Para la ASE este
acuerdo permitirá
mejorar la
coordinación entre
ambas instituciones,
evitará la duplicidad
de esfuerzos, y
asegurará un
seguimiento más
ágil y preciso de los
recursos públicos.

* * *

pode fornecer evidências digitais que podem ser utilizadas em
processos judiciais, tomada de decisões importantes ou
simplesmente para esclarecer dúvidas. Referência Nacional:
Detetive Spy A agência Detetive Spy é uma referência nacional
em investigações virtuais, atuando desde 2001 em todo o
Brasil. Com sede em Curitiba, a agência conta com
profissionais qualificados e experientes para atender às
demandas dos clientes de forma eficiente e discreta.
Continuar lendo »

--

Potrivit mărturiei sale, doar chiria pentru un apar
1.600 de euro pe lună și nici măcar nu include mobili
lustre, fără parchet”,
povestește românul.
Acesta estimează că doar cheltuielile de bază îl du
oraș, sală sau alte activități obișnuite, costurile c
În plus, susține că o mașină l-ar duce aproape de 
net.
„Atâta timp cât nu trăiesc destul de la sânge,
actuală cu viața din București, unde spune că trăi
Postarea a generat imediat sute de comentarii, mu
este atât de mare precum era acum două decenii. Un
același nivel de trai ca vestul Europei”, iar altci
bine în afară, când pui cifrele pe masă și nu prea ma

YOUR INSTRUCTIONS: The lines above starting at the one that contains "Potrivit mărturiei sale, doar" and ending at the one that contains "bine în afară, când" must be transcribed exactly, and no other lines may appear.

ANSWER TO THIS TASK:
Potrivit mărturiei sale, doar chiria pentru un apar
1.600 de euro pe lună și nici măcar nu include mobili
lustre, fără parchet”,
povestește românul.
Acesta estimează că doar cheltuielile de bază îl du
oraș, sală sau alte activități obișnuite, costurile c
În plus, susține că o mașină l-ar duce aproape de 
net.
„Atâta timp cât nu trăiesc destul de la sânge,
actuală cu viața din București, unde spune că trăi
Postarea a generat imediat sute de comentarii, mu
este atât de mare precum era acum două decenii. Un
același nivel de trai ca vestul Europei”, iar altci
bine în afară, când pui cifrele pe masă și nu prea ma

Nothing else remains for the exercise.